JERUSALEM - Prime Minister Benjamin Netanyahu seemed headed for a showdown with hard-core Jewish settlers Wednesday, after his ministers followed his instructions to vote against a draft bill that would have retroactively legalized illegally built settler homes in the West Bank.
The bill was defeated, 69 to 22, in the 120-seat Parliament, paving the way for the removal of five apartment buildings in Ulpana Hill, an extension of the settlement of Beit El, that were built on privately owned Palestinian land. Israel’s Supreme Court has ordered the state to demolish the buildings, home to some 30 families, by July 1.
The highly charged issue had pitted Netanyahu against the more right-wing elements within his government coalition and his own Likud Party, even as he pledged to strengthen other points of Jewish settlement.
In the end, though, after intense discussions with ministers who had expressed support for the bill over the past few days, the prime minister prevailed, avoiding entanglement with the Supreme Court and the international condemnation that the bill would inevitably have stirred.
Netanyahu now plans to relocate the five buildings, possibly by slicing them from their foundations through some feat of engineering and moving them to available land elsewhere in Beit El.
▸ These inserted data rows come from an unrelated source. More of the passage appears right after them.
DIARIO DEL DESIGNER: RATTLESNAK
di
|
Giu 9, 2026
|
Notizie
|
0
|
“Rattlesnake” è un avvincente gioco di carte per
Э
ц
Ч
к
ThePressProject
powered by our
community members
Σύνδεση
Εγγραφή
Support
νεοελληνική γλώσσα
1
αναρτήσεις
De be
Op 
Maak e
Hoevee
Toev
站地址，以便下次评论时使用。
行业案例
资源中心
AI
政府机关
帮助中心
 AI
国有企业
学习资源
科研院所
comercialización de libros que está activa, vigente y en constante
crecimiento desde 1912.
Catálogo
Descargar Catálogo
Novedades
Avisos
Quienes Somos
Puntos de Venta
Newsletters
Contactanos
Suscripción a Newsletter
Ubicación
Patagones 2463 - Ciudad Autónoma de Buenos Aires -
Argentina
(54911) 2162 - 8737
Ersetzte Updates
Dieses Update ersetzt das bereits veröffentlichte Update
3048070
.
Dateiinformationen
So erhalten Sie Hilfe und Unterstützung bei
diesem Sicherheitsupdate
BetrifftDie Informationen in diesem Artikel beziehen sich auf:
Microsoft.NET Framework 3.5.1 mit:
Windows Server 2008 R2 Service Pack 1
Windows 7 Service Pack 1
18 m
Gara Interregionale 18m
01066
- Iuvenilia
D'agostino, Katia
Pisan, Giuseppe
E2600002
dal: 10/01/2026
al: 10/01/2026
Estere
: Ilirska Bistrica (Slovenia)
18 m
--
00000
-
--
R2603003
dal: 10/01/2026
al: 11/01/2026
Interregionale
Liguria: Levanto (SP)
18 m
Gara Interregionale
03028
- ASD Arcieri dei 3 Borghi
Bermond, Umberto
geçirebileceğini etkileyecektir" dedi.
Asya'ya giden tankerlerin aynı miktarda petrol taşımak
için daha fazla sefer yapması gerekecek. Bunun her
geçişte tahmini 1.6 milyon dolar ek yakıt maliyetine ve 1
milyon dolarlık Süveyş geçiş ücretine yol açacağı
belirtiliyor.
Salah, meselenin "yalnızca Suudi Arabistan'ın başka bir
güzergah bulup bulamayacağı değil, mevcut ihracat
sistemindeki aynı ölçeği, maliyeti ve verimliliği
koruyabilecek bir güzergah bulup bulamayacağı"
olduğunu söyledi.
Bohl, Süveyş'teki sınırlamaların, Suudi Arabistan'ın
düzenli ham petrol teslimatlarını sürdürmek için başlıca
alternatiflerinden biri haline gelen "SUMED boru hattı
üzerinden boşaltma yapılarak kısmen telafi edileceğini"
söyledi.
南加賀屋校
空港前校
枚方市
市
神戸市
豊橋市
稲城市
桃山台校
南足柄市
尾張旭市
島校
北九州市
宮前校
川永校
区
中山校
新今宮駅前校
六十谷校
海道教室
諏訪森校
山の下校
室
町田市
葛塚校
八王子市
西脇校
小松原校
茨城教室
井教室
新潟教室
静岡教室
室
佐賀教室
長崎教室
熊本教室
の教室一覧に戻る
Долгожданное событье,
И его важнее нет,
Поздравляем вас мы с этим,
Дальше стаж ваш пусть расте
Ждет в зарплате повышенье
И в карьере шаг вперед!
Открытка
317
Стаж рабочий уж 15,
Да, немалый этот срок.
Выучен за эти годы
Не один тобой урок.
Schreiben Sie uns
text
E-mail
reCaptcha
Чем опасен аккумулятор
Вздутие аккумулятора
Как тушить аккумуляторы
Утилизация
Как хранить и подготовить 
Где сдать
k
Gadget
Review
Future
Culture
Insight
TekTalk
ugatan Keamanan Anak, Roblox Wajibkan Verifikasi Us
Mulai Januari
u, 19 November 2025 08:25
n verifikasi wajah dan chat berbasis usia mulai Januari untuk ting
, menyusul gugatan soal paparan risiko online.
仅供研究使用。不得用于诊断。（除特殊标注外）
In addition, he has promised to build housing for 300 more families in the settlement and cited an opinion by Israel’s attorney general stating that the Ulpana case will in no way serve as a precedent for future cases in the West Bank.
Addressing those he called his “brothers and sisters’’ in the settler movement in a statement broadcast after the vote, Netanyahu said: “I understand your pain. I share it. I met several of the families. I saw the people. I saw the children. And I would like to tell you what I told them. There is no government that supports, or will support, settlement more than my government.’’
This was Netanyahu’s first major move on the settlement issue since he expanded his power by bringing the centrist Kadima Party into his coalition last month, giving his government a mammoth 94-seat majority in the Parliament.
Settlement construction has been an acute source of friction between the Israeli government, the Obama administration and other international powers, and although the rejection of the outpost bill was partly intended to ward off international criticism, Netanyahu’s plans to expand Beit El were not likely to go down well abroad.
Nor were Netanyahu’s promises likely to assuage the settlers’ rage. Hundreds converged on Jerusalem on Wednesday to protest in front of the Supreme Court and the Parliament. Some 50 settlers staged a hunger strike here over the past week, while others arrived after a three-day march from Beit El, about 10 miles north of Jerusalem.